When is a Model a Good Model? (Inference)


A model fit for statistical inference is intended to explain the data generating process (or population) that the observed data represents. Such models should further quantify the confidence the description.

Linear Regression

Statistical inference most commonly rely on linear models, as they are easy to interpret and provide powerful theoretical guarantees. While a linear model cannot directly capture complex relationships, they are still useful to quantify the relationship between well-chosen derived features. A complex data generating process can always be transformed to a simple linear relation using a clever choice of features, where a linear model is then used for statistical inference.

Remark: In practice, finding such derived features is difficult!

Recall that a linear regression model is the line of best fit for a given dataset. Below is a scatterplot of a sample dataset, along with the regression line:

sns.regplot(data=tips, x='total_bill', y='tip', ci=None);
../../_images/fitting-inference_3_0.png

The linear model has slope 0.105 and intercept 0.92, positing about customer’s tipping behavior:

Customers tip 92¢ with the purchase by default, then tip 10.5% of the total bill thereafter.

How good is this linear model? What are the ways to measure the model quality?

Bias of a fit linear model

The bias of a linear model measures the average difference between the estimated values from the true values of the population. The linear regression line is the best linear unbiased estimator; on average, the errors (or residuals) cancel out.

This property is visible in the residual plot, where the errors are evenly distributed above and below 0:

sns.residplot(data=tips, x='total_bill', y='tip');
../../_images/fitting-inference_5_0.png
from scipy.stats import linregress
lr = linregress(tips.total_bill, tips.tip) # linear regression model
preds = (tips.total_bill * lr.slope + lr.intercept)
resid = preds - tips.tip
resid.mean()
-3.8220792651029977e-16

The quality of a fit linear model

Although on average the regression describes the relationship between the variables well, it’s also useful to measure the cumulative error in the linear model. In fact, the linear regression line is computed as the line that minimizes the root mean squared error (RMSE).

This notion of the standard deviation of the error is an easily interpretable quantity that reflects the quality of the model. In this case, the RMSE is approximately one dollar:

np.sqrt(np.mean((resid ** 2)))
1.0178504025697377

Considering the average tip in the dataset is \\(3, an RMSE of \\\)1 is rather large amount. Such a result implies that, even if the linear model captures a trend, the actual values often differ substantially from those predicted by the model.

The RMSE is given in the same units as the dependent variable. While this makes the quantity easy to interpret, it also suffers from being dependent on those units. While changing the regression to Mexican Pesos would not change the shape of the regression plot, the RMSE would change substantially with the conversion rate.

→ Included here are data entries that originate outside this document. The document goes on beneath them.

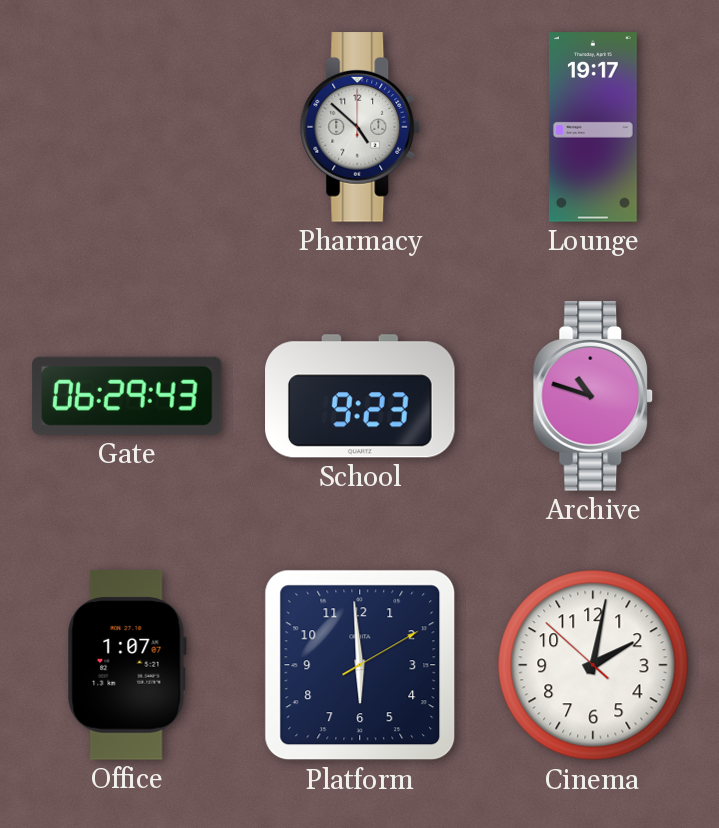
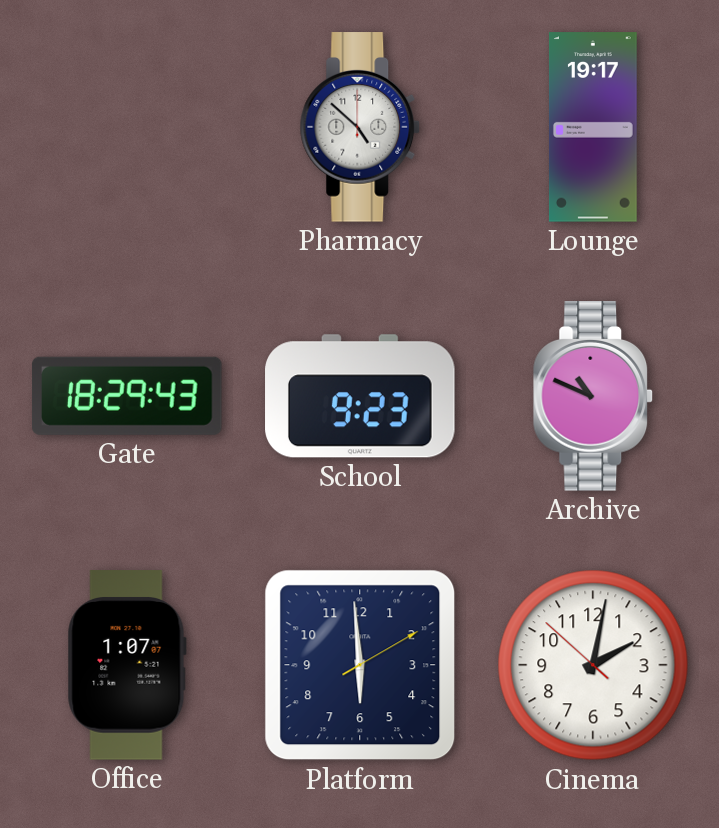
Gate: 06:29 -> 18:29
Archive: 10:48 -> 10:49
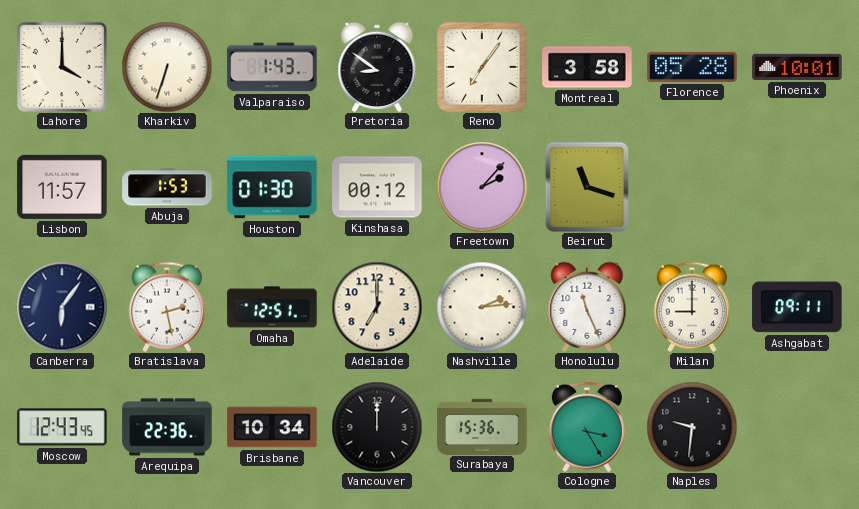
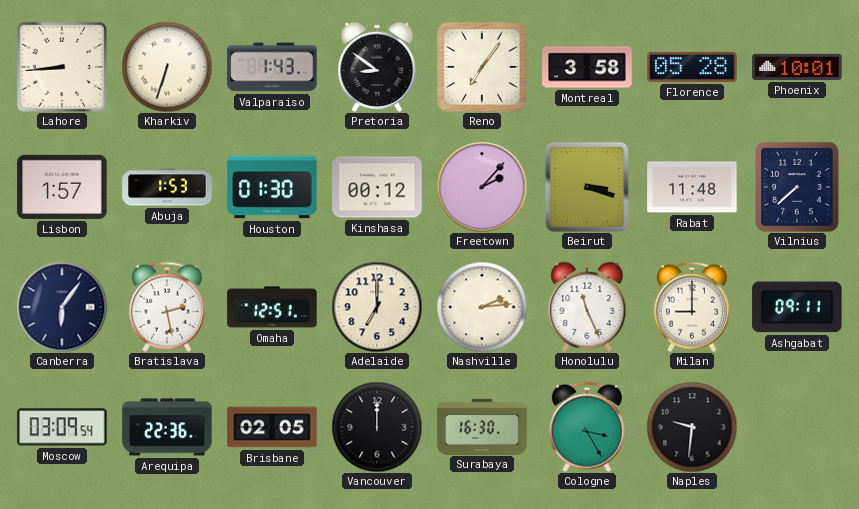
Lahore: 4:00 -> 8:44
Lisbon: 11:57 -> 1:57
Beirut: 11:18 -> 3:18
Rabat: none -> 11:48
Vilnius: none -> 7:38
Moscow: 12:43 -> 03:09
Brisbane: 10:34 -> 02:05
Surabaya: 15:36 -> 16:30
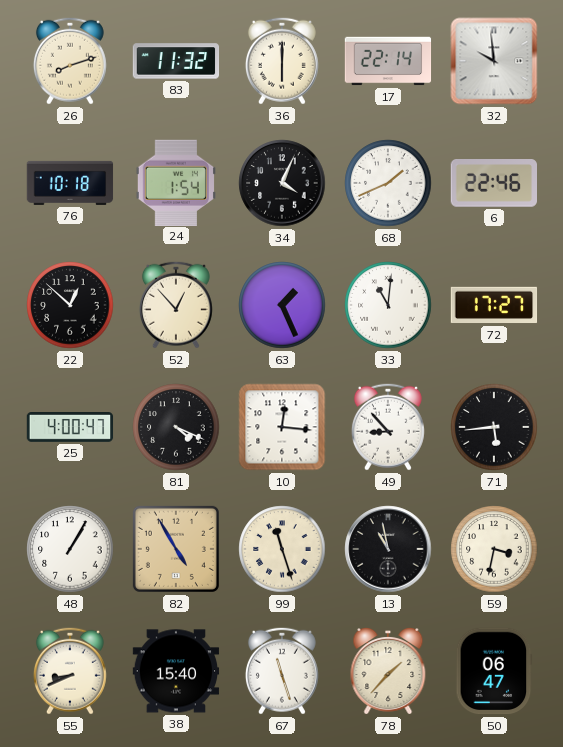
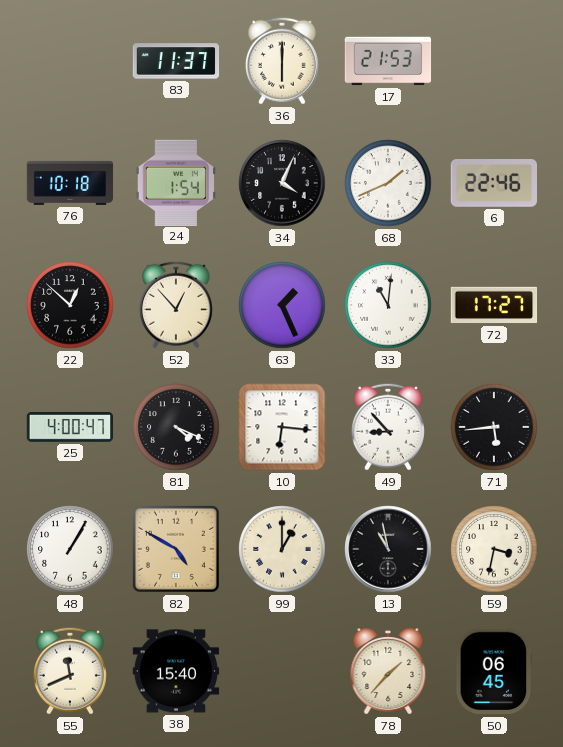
26: 8:12 -> none
83: 11:32 -> 11:37
17: 22:14 -> 21:53
32: 9:59 -> none
10: 12:16 -> 6:16
82: 4:55 -> 4:50
99: 11:27 -> 1:00
55: 8:41 -> 11:41
67: 11:27 -> none
50: 06:47 -> 06:45
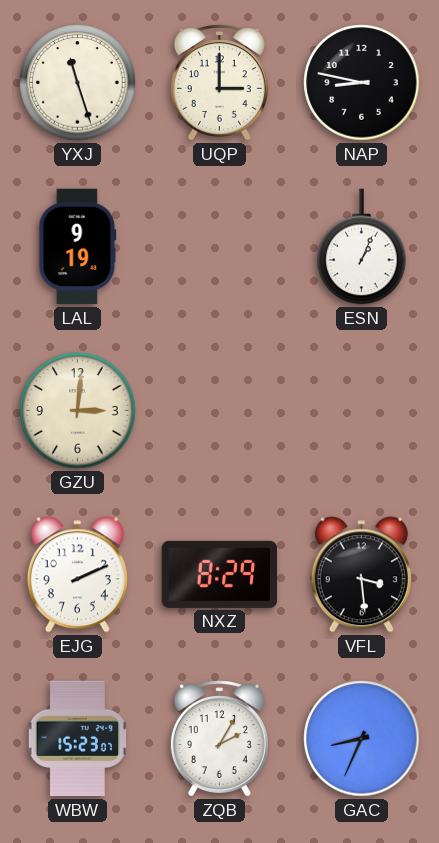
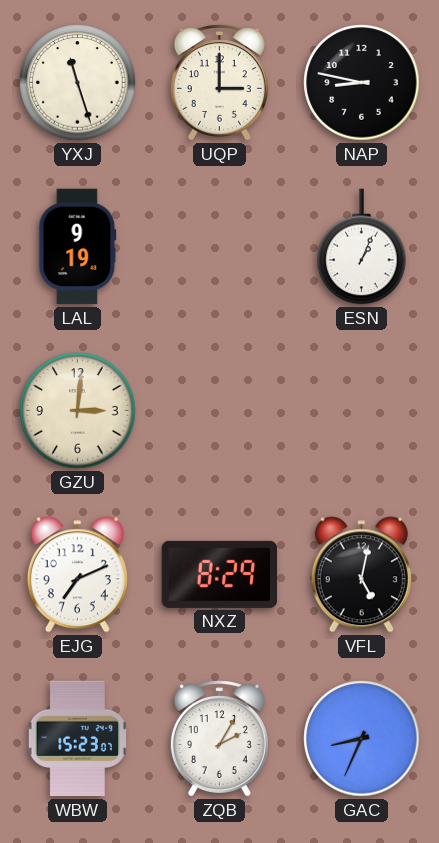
EJG: 2:11 -> 7:11
VFL: 3:29 -> 5:02
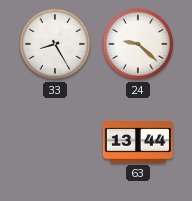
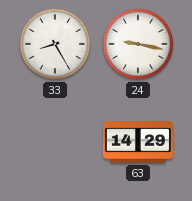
24: 9:22 -> 9:17
63: 13:44 -> 14:29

A scale-free notion of goodness-of-fit is the coefficient of determination: how much variation in the dependent variable is explainable from (the independent variable under) the linear model.

Definition: The coefficient of determination is denoted \(R^2\) and is computed as:

\[1 - \frac{\rm{var}(R(x) - Y)}{\rm{var}(Y)}\]

For a line of best fit, this quantity coincides with the correlation coefficent:

  • If the regression line fits the data perfectly, then \(R^2=1\).

  • If the regression line is constant, the \(R^2=0\)

Remark: For a non-linear model, this value might be negative. In these cases, the model fits the data worse than a constant model.

The appropriateness of a linear model

A linear regression model is an appropriate choice, if a number of conditions hold:

Linearity: The relationship between the independent variables and the dependent variables are approximately linear. This means that the observed data were generated by adding noise from a linear combination of the parameters: $\(R(x) = a_1x_1 + \ldots + a_nx_n + \epsilon\)\( Where \)\epsilon$ is random noise with mean 0.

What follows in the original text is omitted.